**Your assignment:** Take the lines below between the one holding "Home (209, 161)" and the one holding "Workshops/Kommunikation (485, 161)", inclusive, and copy them exactly. Add nothing.

---

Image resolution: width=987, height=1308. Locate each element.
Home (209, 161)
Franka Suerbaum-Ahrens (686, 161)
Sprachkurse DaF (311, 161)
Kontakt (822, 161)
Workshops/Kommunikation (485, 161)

---

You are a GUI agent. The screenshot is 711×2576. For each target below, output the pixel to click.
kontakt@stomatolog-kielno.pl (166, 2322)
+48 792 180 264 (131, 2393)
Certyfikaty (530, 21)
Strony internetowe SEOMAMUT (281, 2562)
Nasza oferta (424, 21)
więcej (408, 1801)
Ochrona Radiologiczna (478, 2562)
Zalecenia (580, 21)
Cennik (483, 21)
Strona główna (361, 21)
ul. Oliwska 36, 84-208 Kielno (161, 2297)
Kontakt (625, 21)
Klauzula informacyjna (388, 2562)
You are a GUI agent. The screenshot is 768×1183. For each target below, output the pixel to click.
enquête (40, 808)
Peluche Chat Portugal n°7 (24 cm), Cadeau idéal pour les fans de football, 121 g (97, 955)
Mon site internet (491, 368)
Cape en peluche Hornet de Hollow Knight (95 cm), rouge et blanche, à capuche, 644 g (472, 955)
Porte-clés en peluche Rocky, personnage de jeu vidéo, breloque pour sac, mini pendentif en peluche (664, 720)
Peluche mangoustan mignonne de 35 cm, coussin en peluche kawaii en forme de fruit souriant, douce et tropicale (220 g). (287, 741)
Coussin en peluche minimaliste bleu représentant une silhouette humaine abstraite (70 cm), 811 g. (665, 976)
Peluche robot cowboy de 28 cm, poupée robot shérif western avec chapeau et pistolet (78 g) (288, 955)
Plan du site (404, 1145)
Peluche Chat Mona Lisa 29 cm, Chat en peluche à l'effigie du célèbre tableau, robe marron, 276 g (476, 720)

---

**The completed task:**
Home (209, 161)
Franka Suerbaum-Ahrens (686, 161)
Sprachkurse DaF (311, 161)
Kontakt (822, 161)
Workshops/Kommunikation (485, 161)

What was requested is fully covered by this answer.